A selection of thirteen rarely seen prints by German Expressionist artist Käthe Kollwitz (1867-1945) will be on view in the Herstory Gallery of the Elizabeth A. Sackler Center for Feminist Art from March 15 through September 15, 2013. The first complete Brooklyn Museum presentation of the artist's powerful print cycle War (Krieg), Käthe Kollwitz Prints will focus on works relating to the impact of war that the artist created between World War I, when her son was killed in Flanders, and World War II.
Included will be woodcuts from the Krieg series; The Sacrifice, depicting a mother with outstretched arms offering up her infant; and The Parents, an image of a grief-stricken couple.
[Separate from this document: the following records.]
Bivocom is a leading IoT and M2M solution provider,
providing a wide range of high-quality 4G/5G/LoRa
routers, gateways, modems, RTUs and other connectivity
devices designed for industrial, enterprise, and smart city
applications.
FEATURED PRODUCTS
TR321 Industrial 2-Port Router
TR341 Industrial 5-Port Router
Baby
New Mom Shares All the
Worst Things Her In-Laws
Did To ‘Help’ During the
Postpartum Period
Also on view will be a 1927 self-portrait of the artist in profile and, from the Death cycle of lithographs, Woman Entrusts Herself to Death and Death Seizes the Children. These images of familial tenderness, the daily struggles of the poor and working classes, and the degree to which they bear the burden of war are the primary focus of Kollwitz's canon.
Born in Königsberg, East Prussia, painter, printmaker, and sculptor Kollwitz is regarded as one of the most important German artists of the twentieth century. As a child she became interested in art, but because she was a woman, she was unable to find a place in an art academy or college. Eventually she moved to Berlin, where she attended an art school for women. She began producing etchings in the late nineteenth century, first working in a naturalistic style and later moving toward expressionism. In 1919 Kollwitz became the first woman to be elected to the Prussian Academy of Arts. A lifelong pacifist and socialist, she was expelled from the Academy when Hitler came to power, and in 1936 her art was classified by the Nazis as degenerate. She was barred from exhibiting and her works were removed from galleries and museums.
Kollwitz's nineteen-year-old son Peter was killed on the battlefield in 1914, after which the artist suffered a prolonged period of depression. To a friend she said, "There is in our lives a wound which will never heal. Nor should it."